- _Task objective_: The lines wanted run from the first one below through the one with "hàng có thể". Return them exactly.

- _Input material_:
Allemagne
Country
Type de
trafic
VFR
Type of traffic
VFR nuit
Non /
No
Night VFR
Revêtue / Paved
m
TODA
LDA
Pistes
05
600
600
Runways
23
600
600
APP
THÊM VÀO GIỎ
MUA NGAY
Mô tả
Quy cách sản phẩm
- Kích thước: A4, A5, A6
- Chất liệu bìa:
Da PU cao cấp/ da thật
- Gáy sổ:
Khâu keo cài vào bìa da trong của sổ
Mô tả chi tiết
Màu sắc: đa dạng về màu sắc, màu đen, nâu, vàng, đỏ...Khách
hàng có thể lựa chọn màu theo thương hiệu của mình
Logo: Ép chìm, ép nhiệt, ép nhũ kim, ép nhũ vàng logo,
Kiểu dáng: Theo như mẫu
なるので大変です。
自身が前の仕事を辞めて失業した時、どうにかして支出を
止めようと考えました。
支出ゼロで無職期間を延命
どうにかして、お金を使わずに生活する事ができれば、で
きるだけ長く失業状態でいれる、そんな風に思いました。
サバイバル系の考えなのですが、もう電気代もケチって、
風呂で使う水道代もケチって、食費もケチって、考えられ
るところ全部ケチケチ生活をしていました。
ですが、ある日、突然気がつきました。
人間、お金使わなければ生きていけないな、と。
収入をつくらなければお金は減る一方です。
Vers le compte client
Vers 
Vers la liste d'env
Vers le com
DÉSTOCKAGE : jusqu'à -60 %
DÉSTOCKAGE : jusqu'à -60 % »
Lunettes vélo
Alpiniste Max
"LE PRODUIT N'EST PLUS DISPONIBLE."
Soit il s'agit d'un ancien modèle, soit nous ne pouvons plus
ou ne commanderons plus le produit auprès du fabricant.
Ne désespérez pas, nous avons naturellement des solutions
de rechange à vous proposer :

- _Task solution_:
Allemagne
Country
Type de
trafic
VFR
Type of traffic
VFR nuit
Non /
No
Night VFR
Revêtue / Paved
m
TODA
LDA
Pistes
05
600
600
Runways
23
600
600
APP
THÊM VÀO GIỎ
MUA NGAY
Mô tả
Quy cách sản phẩm
- Kích thước: A4, A5, A6
- Chất liệu bìa:
Da PU cao cấp/ da thật
- Gáy sổ:
Khâu keo cài vào bìa da trong của sổ
Mô tả chi tiết
Màu sắc: đa dạng về màu sắc, màu đen, nâu, vàng, đỏ...Khách
hàng có thể lựa chọn màu theo thương hiệu của mình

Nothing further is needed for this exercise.